[Records from a data collection]
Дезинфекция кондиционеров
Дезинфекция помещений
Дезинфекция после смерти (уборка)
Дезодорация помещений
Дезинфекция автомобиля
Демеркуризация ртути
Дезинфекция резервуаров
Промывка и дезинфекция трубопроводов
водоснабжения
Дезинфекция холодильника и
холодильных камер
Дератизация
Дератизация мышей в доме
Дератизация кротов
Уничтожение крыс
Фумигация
--
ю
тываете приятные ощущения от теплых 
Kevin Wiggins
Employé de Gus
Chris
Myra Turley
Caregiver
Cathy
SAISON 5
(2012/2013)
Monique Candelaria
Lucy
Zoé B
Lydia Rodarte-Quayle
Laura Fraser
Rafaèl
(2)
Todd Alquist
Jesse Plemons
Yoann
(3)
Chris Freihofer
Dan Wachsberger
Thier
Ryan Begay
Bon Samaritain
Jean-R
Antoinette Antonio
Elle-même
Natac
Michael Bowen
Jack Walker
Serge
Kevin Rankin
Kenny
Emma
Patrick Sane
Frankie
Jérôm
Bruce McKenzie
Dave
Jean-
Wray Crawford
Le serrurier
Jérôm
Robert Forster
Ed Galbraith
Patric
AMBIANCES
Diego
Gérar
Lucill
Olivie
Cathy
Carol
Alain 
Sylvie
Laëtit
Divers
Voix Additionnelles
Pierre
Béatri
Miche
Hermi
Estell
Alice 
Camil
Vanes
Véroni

* _YOUR INSTRUCTIONS_: Across the entries above, count the lines with the word "Дератизация" and report that count by itself.

* _WRITTEN RESPONSE_: 3